While Chris isn’t perfect, if asked what Chris’s strengths are, Samantha may remember that Chris did take her out for a wonderful birthday dinner last month. She may recall that he often asked her how her meetings are going and if she would like him to call her mother to say they are not able to attend the family reunion this year because he has a work conflict. Noticing and giving voice to what we appreciate in our partner provides balance, avoids black and white thinking, and brings positivity that will ultimately help deal with the negative problematic areas of the relationship.
Couple #3: Recovery was going well for Lisa; she just celebrated another sobriety birthday, felt connected with her sponsor, and loved her Thursday night meetings. Happiness finally seemed a possibility, but as her recovery progressed positively, her relationship with Bill seemed to deteriorate. In recent months they stopped going out to dinner, an activity they used to love on Friday nights. The tension in the silence felt heavy, and when they did try to talk, they often ended up arguing, so Bill and Lisa tended to just avoid each other.

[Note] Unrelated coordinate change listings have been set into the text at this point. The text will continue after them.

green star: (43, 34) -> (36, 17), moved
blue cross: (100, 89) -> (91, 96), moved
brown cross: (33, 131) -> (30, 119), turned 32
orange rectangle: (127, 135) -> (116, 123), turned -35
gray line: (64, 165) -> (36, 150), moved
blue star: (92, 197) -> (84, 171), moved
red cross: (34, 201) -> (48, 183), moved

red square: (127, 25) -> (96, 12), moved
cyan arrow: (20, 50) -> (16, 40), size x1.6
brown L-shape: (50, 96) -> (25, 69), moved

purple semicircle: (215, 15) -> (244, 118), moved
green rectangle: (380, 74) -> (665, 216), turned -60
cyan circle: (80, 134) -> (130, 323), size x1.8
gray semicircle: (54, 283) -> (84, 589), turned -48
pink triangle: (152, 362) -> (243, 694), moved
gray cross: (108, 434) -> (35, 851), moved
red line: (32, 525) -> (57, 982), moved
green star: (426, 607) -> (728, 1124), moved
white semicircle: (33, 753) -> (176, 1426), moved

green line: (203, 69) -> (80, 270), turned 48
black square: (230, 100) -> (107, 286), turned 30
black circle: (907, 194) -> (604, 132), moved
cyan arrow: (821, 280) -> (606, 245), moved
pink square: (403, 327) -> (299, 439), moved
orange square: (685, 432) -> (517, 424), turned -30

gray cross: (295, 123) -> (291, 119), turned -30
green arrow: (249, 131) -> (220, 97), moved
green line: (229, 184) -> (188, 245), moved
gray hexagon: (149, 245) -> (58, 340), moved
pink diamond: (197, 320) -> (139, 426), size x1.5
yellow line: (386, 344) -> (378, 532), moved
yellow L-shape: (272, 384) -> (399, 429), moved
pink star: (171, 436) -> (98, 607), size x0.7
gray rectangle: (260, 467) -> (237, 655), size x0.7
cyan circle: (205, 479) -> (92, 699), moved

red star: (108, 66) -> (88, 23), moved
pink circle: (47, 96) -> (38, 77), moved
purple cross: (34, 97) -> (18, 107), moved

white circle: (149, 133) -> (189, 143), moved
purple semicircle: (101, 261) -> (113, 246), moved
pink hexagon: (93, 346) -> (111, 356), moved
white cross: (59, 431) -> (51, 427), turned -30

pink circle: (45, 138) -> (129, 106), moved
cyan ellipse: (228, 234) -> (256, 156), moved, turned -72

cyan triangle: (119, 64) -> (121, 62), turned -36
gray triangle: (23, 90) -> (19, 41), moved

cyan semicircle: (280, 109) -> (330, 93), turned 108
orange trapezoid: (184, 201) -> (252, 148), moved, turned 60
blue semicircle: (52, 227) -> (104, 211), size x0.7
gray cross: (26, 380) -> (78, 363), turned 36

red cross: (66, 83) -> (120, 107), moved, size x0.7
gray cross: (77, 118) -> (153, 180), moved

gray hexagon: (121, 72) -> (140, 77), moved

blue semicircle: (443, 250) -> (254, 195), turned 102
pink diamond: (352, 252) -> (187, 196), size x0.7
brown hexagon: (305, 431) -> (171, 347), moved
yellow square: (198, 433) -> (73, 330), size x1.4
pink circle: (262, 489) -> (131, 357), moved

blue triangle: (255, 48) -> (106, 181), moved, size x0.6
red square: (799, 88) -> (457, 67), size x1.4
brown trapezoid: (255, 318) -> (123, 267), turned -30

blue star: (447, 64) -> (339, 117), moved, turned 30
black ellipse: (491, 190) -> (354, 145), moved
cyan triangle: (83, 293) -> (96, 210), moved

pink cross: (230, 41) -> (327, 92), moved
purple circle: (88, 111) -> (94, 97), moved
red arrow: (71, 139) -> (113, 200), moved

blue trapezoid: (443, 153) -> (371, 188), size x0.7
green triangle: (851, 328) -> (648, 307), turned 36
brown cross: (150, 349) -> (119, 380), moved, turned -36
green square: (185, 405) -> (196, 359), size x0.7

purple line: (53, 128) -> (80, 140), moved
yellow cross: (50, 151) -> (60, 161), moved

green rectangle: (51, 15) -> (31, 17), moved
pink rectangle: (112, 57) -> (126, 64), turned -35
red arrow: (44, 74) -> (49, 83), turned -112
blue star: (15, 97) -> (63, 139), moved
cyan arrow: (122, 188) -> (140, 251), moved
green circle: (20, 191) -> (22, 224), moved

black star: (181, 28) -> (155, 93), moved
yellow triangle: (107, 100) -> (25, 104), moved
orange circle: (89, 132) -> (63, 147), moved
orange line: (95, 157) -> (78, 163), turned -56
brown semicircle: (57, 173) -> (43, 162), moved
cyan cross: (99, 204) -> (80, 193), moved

Key Skill #3: Bids and the emotional Bank Account
Remember the song “You’ve Got a Friend”? The lyrics tell of how the friend expresses his commitment to the friendship, he will be there, just give a call. Every time a partner calls or reaches out for connection or attention, it is called a bid. When the other partner responds to that bid, it’s like money in the emotional bank account and builds friendship and closeness. However, if the response is ignored, or if what comes back is negative or attacking, it’s like taking money out of the emotional bank account and damages the relationship. Gottman found it was the little bids and positive responses that made a huge difference in the big picture of the relationship. For example, “How was your day?” is a bid. A turning toward that bid and building up the emotional bank account would be any response that acknowledged the partner’s interest, for example: “It was boring…It was great…I’m mad about it and would rather not talk about it, but how was your day?”. Frequent bids and positive responses to those bids can turn a relationship back on the path of a good friendship
Lisa and Bill, once they understand the importance of bids and the emotional bank account, could focus on trying to better recognize when the partner is reaching out, then respond and acknowledge with words or a smile. Studies indicate if bids are ignored and rejected, the bidder stops trying. The net effect over years is an emotionally distant relationship. Lisa and Bill, as with the other two couples, will do best if they can try to incorporate and work on all three components of friendship: Love Maps, Fondness and Admiration, and Bids.
Recovering couples are challenged with finding a place for recovery in the relationship. Some partners are both in recovery, but are unsure how to share more as a couple in their individual recovery journey. Some individuals find themselves alone in their recovery or even criticized by their partners for being in recovery. Regardless of each individual situation, developing a better friendship means “progress not perfection” in each of these areas. Having a discussion about these concepts is a step in the direction of improving or strengthening one core aspect of a satisfying relationship, friendship.